Calhoun’s subjectivism about meaningful living puts our evaluative agency at the center. To live meaningful lives, according to Calhoun, we must judge what we have reason to value for its own sake and choose to spend our time on these things. One of the most helpful ideas in the book, to my mind, has to do with the different ways we can choose to spend time. Calhoun distinguishes four categories of time expenditures: “primary, filler, entailed, and norm required” (14). In primary spending, we spend time on the ends we take to be worth pursuing for their own sakes. So, for a philosophy professor, preparing a lecture, working on a book, or reading an article, would likely count as primary spending. Entailed spending is the time we spend doing things that are merely instrumental to our valued ends, such as commuting or hooking up a computer to a printer. Norm required spending is what we do to follow various norms (moral, legal, and so on), and filler spending “is what we do while waiting, or when we’re too tired or ill or unmotivated to do much of anything else” (15) — think online shopping, Sudoku, or whatever else you waste your time on. The point of these distinctions is that meaningfulness is “a function of one’s primary expenditures” and, further, that it’s not just what you spend your time on that matters but how much of your time you spend on it. The person who does more primary spending on less valuable ends may have a more meaningful life than the person who spends most of her time on things that are merely entailed by more valuable ends.

{…}

The agency that is crucial to Calhoun’s account involves judgment about how to spend our time; it also involves motivation: we must continue to be motivated by these reasons we judge ourselves to have. This observation leads to some of Calhoun’s most insightful discussions of barriers to agency such as depression and lack of hope. The example of “normative estrangement”, in particular, caused me to question my own views about values and valuing. To be normatively estranged is to be disconnected or unmoved by your own values. Normative estrangement is

on one hand, to continue to think that if one is going to have a normative outlook at all, one’s present outlook is the one that one wants to have . . . On the other hand, one comes to feel that one is not capable of being the person who values these things, who deliberates on their basis, and who is moved to act in keeping with them. (58)

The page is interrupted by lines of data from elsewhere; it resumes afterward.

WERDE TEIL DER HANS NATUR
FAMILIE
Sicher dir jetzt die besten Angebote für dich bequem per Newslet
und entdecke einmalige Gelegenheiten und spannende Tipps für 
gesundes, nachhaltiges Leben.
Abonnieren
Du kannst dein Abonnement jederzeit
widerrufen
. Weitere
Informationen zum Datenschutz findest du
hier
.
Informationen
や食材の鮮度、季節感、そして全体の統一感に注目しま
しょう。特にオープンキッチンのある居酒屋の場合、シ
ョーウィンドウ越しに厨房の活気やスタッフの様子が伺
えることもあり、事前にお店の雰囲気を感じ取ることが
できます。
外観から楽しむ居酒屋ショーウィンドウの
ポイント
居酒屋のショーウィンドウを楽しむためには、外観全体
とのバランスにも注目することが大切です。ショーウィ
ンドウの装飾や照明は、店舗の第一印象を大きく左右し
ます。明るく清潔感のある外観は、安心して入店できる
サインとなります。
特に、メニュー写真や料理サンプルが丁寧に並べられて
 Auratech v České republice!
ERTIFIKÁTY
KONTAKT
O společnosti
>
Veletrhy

Calhoun uses the example of the depressed character Laura Brown from Michael Cunningham’s The Hours to illustrate the point. Laura Brown is estranged from the values of motherhood and wifeliness, which are, on Calhoun’s interpretation, her own values.

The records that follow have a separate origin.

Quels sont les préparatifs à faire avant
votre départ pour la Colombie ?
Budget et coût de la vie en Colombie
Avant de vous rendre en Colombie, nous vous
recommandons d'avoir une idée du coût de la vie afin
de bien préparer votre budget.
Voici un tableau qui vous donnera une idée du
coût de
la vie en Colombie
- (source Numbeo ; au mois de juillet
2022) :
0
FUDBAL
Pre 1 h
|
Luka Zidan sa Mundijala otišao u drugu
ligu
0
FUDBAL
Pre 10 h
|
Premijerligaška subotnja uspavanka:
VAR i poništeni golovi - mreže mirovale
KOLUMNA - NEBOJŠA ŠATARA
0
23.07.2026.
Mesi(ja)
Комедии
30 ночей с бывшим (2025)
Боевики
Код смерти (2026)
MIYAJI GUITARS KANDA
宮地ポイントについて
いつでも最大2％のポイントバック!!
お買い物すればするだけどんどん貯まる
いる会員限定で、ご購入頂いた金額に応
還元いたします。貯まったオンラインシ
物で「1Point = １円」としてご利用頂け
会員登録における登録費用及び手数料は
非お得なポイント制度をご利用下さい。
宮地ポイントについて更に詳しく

In my work on valuing I side with Calhoun’s opponents in holding that such cases are cases in which one does not fully value the ends that make up one’s normative outlook; they are cases of incomplete, or less than fully robust, valuing, and, therefore, the person is not entirely estranged from her own values. But Calhoun argues that this way of thinking about it misdescribes these cases because, as she says about Laura Brown,

At the time of her depression, there is virtually no indication that there is something else she wants more than the life she has. The absence of some alternative, truer normative outlook with which she identifies (if only she would admit it) is part of what makes this particular way of losing interest in one’s future so devastating. One is estranged from the only present and future self one wishes to have. (62)

Ultimately, I’m not sure I’m persuaded by Calhoun’s analysis, but I am persuaded that her view is a worthy alternative and that it matters which way you think about it. If we think about what it would take to help someone like Laura Brown, it does seem a worse predicament to lose touch with the only values one has than to be conflicted or unware of one’s true values.

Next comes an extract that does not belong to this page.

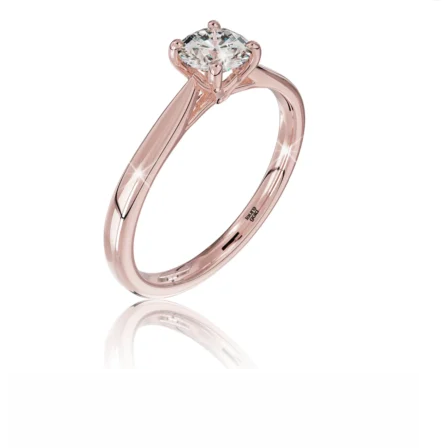
Twist Elegance
Zásnubné prstne z kolekcie Twist Elegance.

It would be devastating to lose interest in the only values one has. It also doesn’t seem so great to be hopeless, bored, lacking in commitment, or resigned to a “good enough life”. But Calhoun does not think all of these things are very bad, let alone devastating. Hopelessness is a serious barrier to agency, but she argues that the other things on this list are either a normal part of life or, as in the case of commitment, a choice that an agent might make but isn’t required to make in order to have a meaningful life. The chapter on commitment is another example of a rich and thought-provoking discussion of what it is like to be a person. The conclusion of the chapter is that whether one lives a life of substantive, time-extended commitments (on the one hand) or provisional plans (on the other) is a matter of normative style. For many philosophers, commitment is probably our style. But, as Calhoun argues, a person with a different style may benefit by making fewer sacrifices of “local meaning”. Such a life “need not be devoid of contributions to the social good, enriching personal interactions, the development of skills, and the acquisition of knowledge, even if one is not committed to making one’s life about such things” (112).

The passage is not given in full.